A dimensão de sujeito do campo teórico do ensino tem sua origem nessa necessária sujeição. Vizinhas constantes das concepções de ensino, as noções de sujeito formaram parte integrante de toda ou qualquer versão da teoria do ensino. As noções de sujeito, às vezes expressas em termos acadêmicos explícitos e outras vezes em termos do "sentido comum", colocaram em ação "sujeitos do ensino" (os "ensinantes") e "sujeitos de aprendizagem" (os "aprendizes"), e criaram conceitualmente as bases para configurar as relações descritíveis, explicáveis ou desejadas entre ambos (ou "vínculo de ensino"). A profunda psicologização do campo teórico do ensino, ocorrida no século XX, determinou que as configurações dessa dimensão fossem transferidas para a teoria da aprendizagem, nas suas variadas formas, apagando suas complexidades.

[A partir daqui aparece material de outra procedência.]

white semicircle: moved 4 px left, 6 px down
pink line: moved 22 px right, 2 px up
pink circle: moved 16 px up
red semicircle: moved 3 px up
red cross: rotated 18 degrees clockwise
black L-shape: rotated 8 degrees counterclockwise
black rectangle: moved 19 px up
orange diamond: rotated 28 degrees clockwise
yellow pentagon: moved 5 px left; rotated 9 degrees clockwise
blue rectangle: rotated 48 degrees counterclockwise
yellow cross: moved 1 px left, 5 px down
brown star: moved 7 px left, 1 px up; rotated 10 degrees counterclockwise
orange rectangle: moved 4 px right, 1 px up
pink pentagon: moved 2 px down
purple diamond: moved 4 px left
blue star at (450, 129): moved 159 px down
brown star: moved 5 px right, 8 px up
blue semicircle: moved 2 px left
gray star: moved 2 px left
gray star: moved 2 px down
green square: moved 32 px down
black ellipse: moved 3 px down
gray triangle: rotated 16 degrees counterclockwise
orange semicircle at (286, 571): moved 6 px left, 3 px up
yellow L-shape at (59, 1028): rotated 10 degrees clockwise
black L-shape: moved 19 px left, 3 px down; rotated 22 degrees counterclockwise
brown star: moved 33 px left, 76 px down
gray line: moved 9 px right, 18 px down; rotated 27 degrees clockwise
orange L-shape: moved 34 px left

Os afazeres do ensino, que agrupamos na dimensão de práticas, constituem para a modernidade póscomeniana o cenário da Didática, que alberga o conjunto das propostas tecnológicas referidas ao "como ensinar", das "metodologias", das definições sobre o "bom" e o "mau" ensino, dos projetos ou programas gerais ou específicos a seguir no ensino, e outras construções não menos teleológicas e geralmente prescritivas. Nelas é sempre possível entrever a presença determinante das outras três dimensões, mesmo se latentes.
O século XIX consagrou a dominância da consideração centralmente política do ensino. Com efeito, a modernidade submergiu o ensino no campo do que se costuma chamar educação, de indubitável e explícita condição política, e fez uma inclusão euleriana (o campo do ensino é um círculo menor incluso no círculo maior da educação), se assegurando assim o controle dos cidadãos, (principalmente as crianças e os jovens), e sua sujeição social pelo conhecimento. Os ideais modernos de educação "universal" foram fortemente atrelados aos ideais de progresso social, nos quais as versões da ciência unificada às tecnologias (físicas, instrumentais, mas também sociais) ocuparam progressivamente o espaço central. Ensinar, neste contexto, é um componente complementar, embora importante, na formação de sujeitos sociais adequados para viver no mundo industrial e das democracias burguesas, e o ensino contribui para assegurar o stock de conhecimentos e utensílios necessários para uma inserção produtiva de cada sujeito. Simultaneamente, os treinamentos para além da transmissão de conhecimentos, ou seja, aqueles que têm a ver com os comportamentos aceitáveis, valores e identidades, geram o espaço próprio da educação como esforço de maior amplitude, no qual o ensino está compreendido como mais um instrumento.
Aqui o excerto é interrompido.